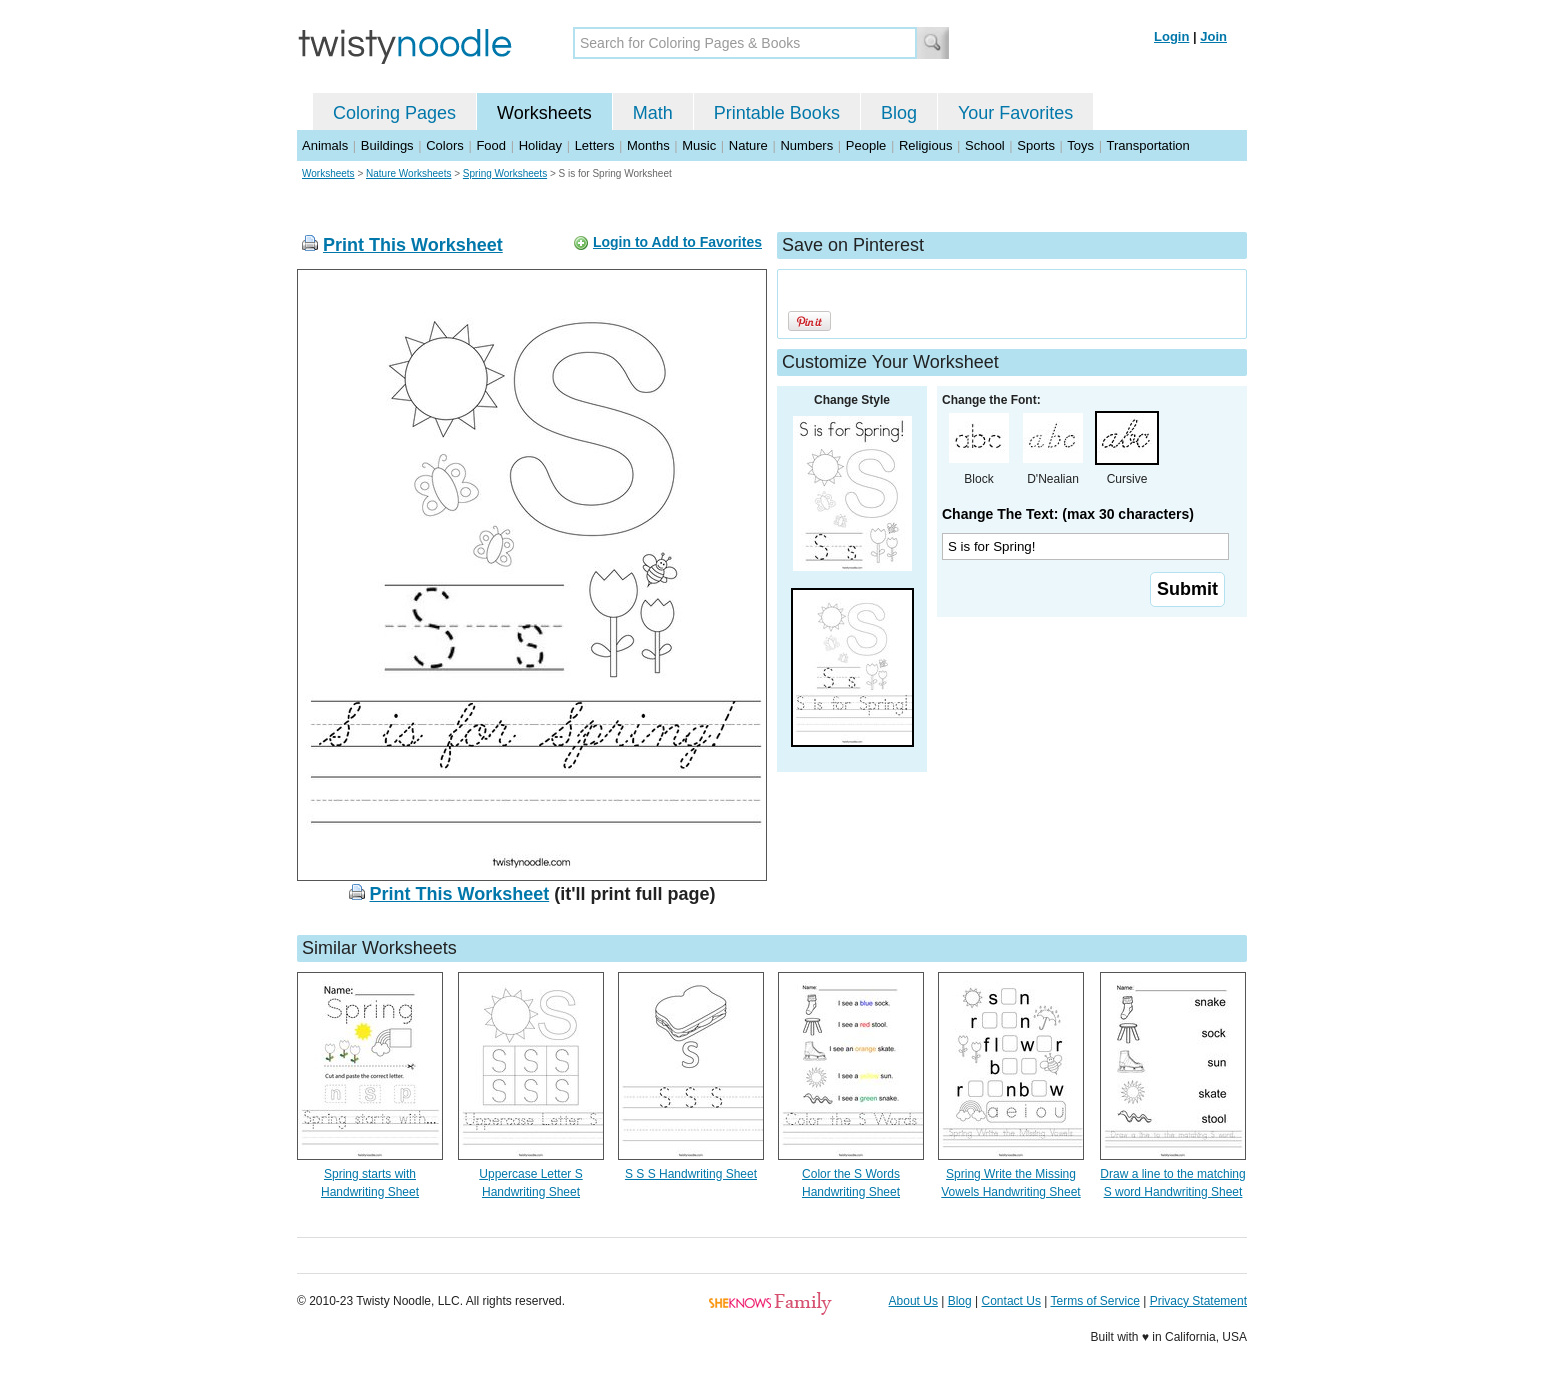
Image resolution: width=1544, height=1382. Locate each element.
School (985, 145)
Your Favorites (1015, 113)
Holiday (540, 145)
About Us (913, 1301)
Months (648, 145)
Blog (899, 113)
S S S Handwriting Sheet (691, 1174)
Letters (595, 145)
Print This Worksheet (413, 245)
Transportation (1147, 145)
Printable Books (777, 113)
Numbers (806, 145)
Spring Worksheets (505, 173)
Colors (445, 145)
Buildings (387, 145)
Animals (325, 145)
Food (491, 145)
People (866, 145)
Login (1171, 36)
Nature (748, 145)
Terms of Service (1094, 1301)
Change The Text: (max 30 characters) (1068, 514)
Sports (1036, 145)
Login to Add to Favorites (677, 242)
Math (653, 113)
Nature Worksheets (408, 173)
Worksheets (544, 113)
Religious (925, 145)
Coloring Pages (394, 113)
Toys (1080, 145)
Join (1213, 36)
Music (699, 145)
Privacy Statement (1198, 1301)
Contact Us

══════════

* _Work required_: The answer should be one number, namely how many lines of the entries above include the string "Worksheets".

* _Result of this task_: 3